Aim To define prevalence of sleep-related breathing disorder (SRBD) as measured by Paediatric Sleep Questionnaire (PSQ) and Excessive Daytime Sleepiness (EDS) as measured by modified Epworth sleepiness scale (ESS) in a cohort of children with epilepsy compared with healthy controls.
Methods Consecutive epileptic children attending for overnight video telemetry or outpatient clinics were recruited along with non-epileptic controls from paediatric surgical clinics in a tertiary children hospital setting. Additional information was collected on use of anti-epileptic drugs (AED). Those with additional neurological or respiratory problems were excluded. Parents were asked to complete both PSQ and modified ESS on behalf of their children. A score of >0.33 on the PSQ-SRBD scale was considered abnormal, and scores of >10 on the ESS were considered significant. Data were entered into Microsoft Excel database and analysed using SPSS v19.0. Non-parametric statistical comparison was made between groups by Mann-Whitney U-test (MWU).

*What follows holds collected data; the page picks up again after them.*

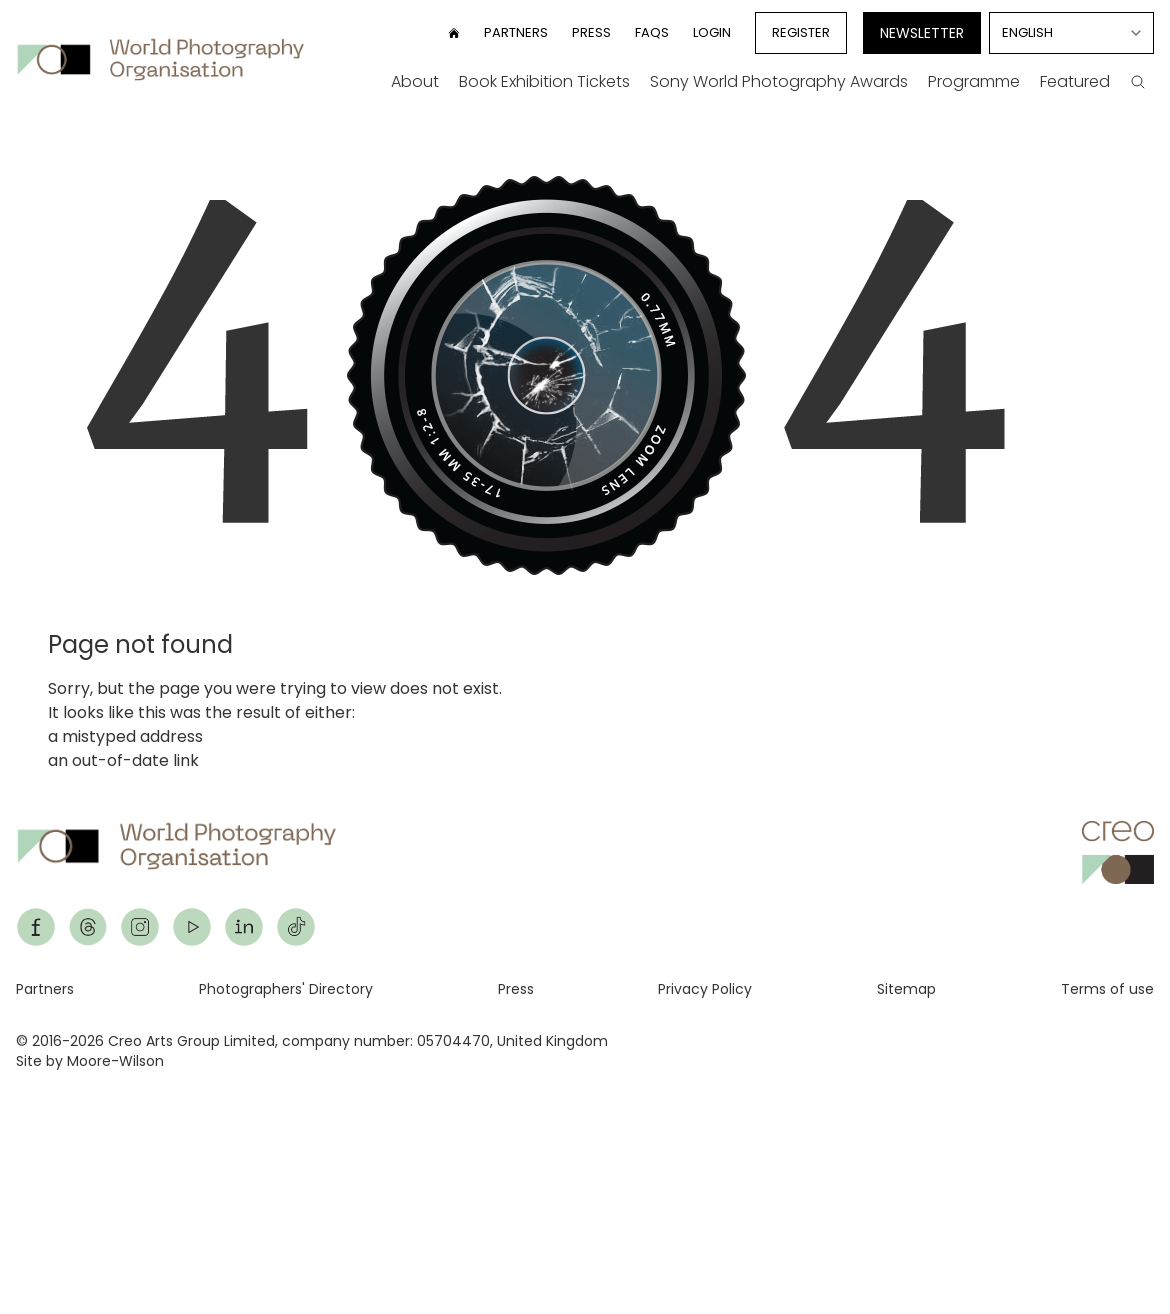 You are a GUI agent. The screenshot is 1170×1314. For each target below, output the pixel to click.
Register (801, 32)
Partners (516, 32)
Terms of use (1107, 989)
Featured (1075, 81)
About (415, 81)
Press (591, 32)
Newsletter (922, 33)
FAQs (652, 32)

Results Seventy-five children were studied, 33 of whom had a diagnosis of epilepsy median (IQR) age 9 (5–12) years, along with 42 controls of median (IQR) age 6 (4–8.5) years. 49% epileptic subjects had an abnormal PSQ-SRBD score compared with 5% controls. The median (IQR) PSQ-SRBD score in the epilepsy group was 0.36 (0.22 to 0.46) versus 0.17 (0.09 to 0.23) in controls (p < 0.001, MWU). PSQ sub-scale scores were also significantly higher for snoring (p = 0.04), daytime sleepiness (p < 0.001), and inattention/behaviour (p = 0.007) in the epilepsy group compared with controls. Additionally, 30% epileptic subjects had an ESS >10 compared with 5% controls. Median (IQR) ESS score in epileptic subjects was 5 (1 to 10) versus 1 (0–3.25) in controls (p = 0.001, MWU). Within epileptic subjects, PSQ-SRDB (but not sub-scale scores) and ESS were higher in those on AED (p = 0.001 and p = 0.48 respectively).
Conclusion This study suggests a higher prevalence of symptoms of SRBD and EDS in children with epilepsy compared with healthy children. Anti-convulsant therapy may be a confounding factor, but does not alone account for the associations seen. Further studies which should include polysomnography to verify the presence (rather than suggestion by questionnaire) of SRBD are warranted.